Mr Harvey said consumer confidence remained stubbornly low, with poor support for the Gillard government worsening the situation for shoppers and retailers.
"You've got 30 per cent of people supporting a political party and that's pretty much as low as it gets," he said. "That means 70 per cent of people are maybe not voting for them and so seven out of 10 people are not happy with whoever is governing them - that can't be good." The mood was starting to change but it was not anything to get "wildly excited" about yet, said Mr Harvey.
"You have got signs over the last few months ... that there is a bit more talk we have reached the bottom, plateaued, and now there are signs we are on the way up."
Further signs on consumer confidence will follow on Thursday when Wesfarmers releases quarterly sales for its retail operations - Coles, Target, Kmart, Officeworks and Bunnings.
Harvey Norman's Australian operations posted a 0.1 per cent increase in total sales and were up 1.5 per cent in same-store sales.
"Right across the board our sales are good but they have declined dramatically with TV and computers," Mr Harvey said.
"If we had never been in computers or TVs we wouldn't have had anything like this decline we've had.
"So now for us to be up a little bit in the quarter means the rest of the business has picked up the slack."
Frequently Asked Questions about this Article…
Harvey Norman reported third-quarter sales rose 0.6% across its operations while like‑for‑like sales increased 2%. Its Australian operations posted a 0.1% increase in total sales and a 1.5% rise in same‑store sales.
Yes — the company recorded its first quarterly sales growth in nearly two years and Gerry Harvey said this is the first time they've been up for three years, with the Australian store network seeing its first positive sales lift since late 2011 and first positive like‑for‑like quarterly growth since early 2011.
TVs and computers are the Achilles' heel for Harvey Norman, suffering from sharp price deflation and shrinking sales revenue according to the article.
Growth came from other departments such as home appliances, furniture and bedding, which helped pick up the slack from weak electronics sales.
Gerry Harvey — with more than 50 years in retail — described current trading conditions as the worst he's seen and warned they remain fragile; he also noted consumer confidence is stubbornly low and suggested political sentiment may be weighing on shoppers.
Wesfarmers' quarterly sales for Coles, Target, Kmart, Officeworks and Bunnings will provide a broader read on consumer confidence and whether the retail recovery Harvey Norman is seeing is industry‑wide or company‑specific.
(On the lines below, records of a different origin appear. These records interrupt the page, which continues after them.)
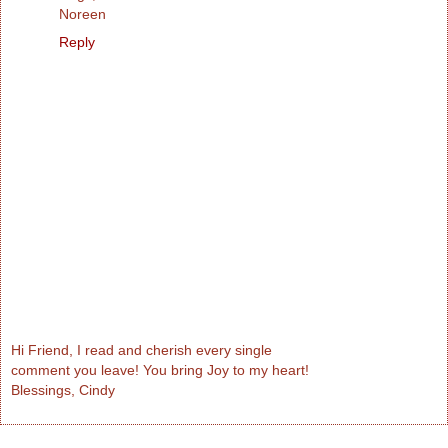
Noreen
Reply
Hi Friend, I read and cherish every single
comment you leave! You bring Joy to my heart!
Blessings, Cindy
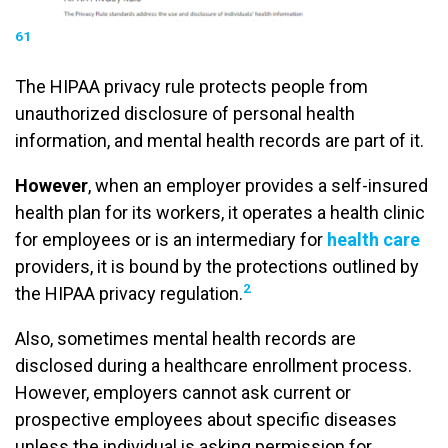
61
The HIPAA privacy rule protects people from
unauthorized disclosure of personal health
information, and mental health records are part of it.
However
, when an employer provides a self-insured
health plan for its workers, it operates a health clinic
for employees or is an intermediary for
health care
providers, it is bound by the protections outlined by
2
the HIPAA privacy regulation.
Also, sometimes mental health records are
disclosed during a healthcare enrollment process.
However, employers cannot ask current or
prospective employees about specific diseases
unless the individual is asking permission for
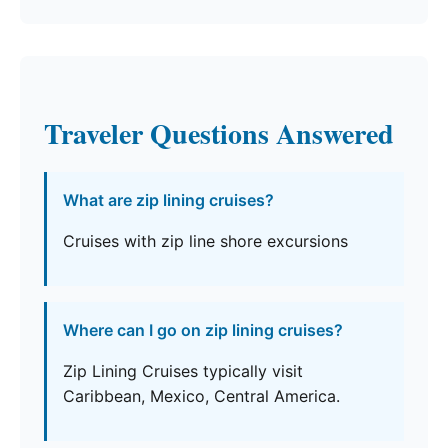
Traveler Questions Answered
What are zip lining cruises?
Cruises with zip line shore excursions
Where can I go on zip lining cruises?
Zip Lining Cruises typically visit
Caribbean, Mexico, Central America.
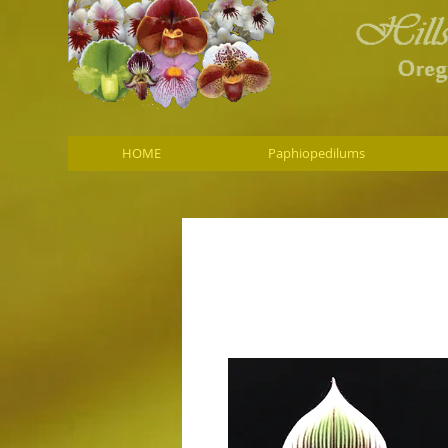
HOME
Paphiopedilums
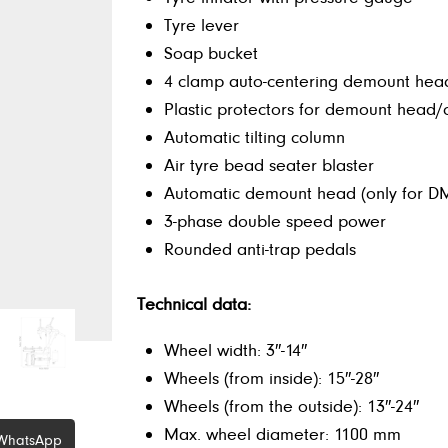
Tyre lever
Soap bucket
4 clamp auto-centering demount hea
Plastic protectors for demount head
Automatic tilting column
Air tyre bead seater blaster
Automatic demount head (only for 
3-phase double speed power
Rounded anti-trap pedals
Technical data:
Wheel width: 3″-14″
Wheels (from inside): 15″-28″
Wheels (from the outside): 13″-24″
Max. wheel diameter: 1100 mm
WhatsApp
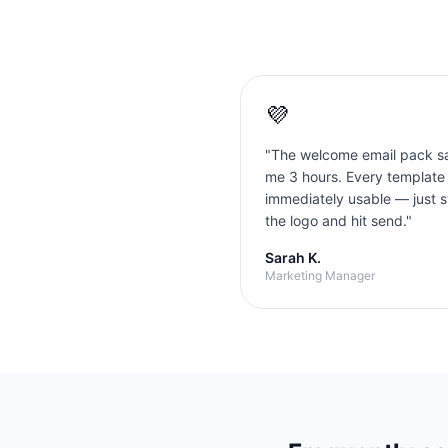
💜
"
The welcome email pack s
me 3 hours. Every template
immediately usable — just 
the logo and hit send.
"
Sarah K.
Marketing Manager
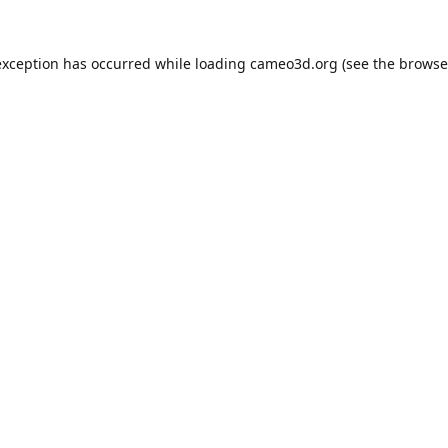
exception has occurred while loading
cameo3d.org
(see the
browse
The article says sharp price deflation in TVs and computers has reduced sales revenue in those categories, meaning the overall decline would have been less severe if Harvey Norman hadn't been exposed to those electronics segments.
Investors should monitor whether growth in home appliances, furniture and bedding is sustained, track same‑store sales trends, watch upcoming retail reports (such as Wesfarmers') for signs of broader consumer recovery, and note Gerry Harvey's comments about whether conditions continue to move from bottoming and plateauing toward a sustained upturn.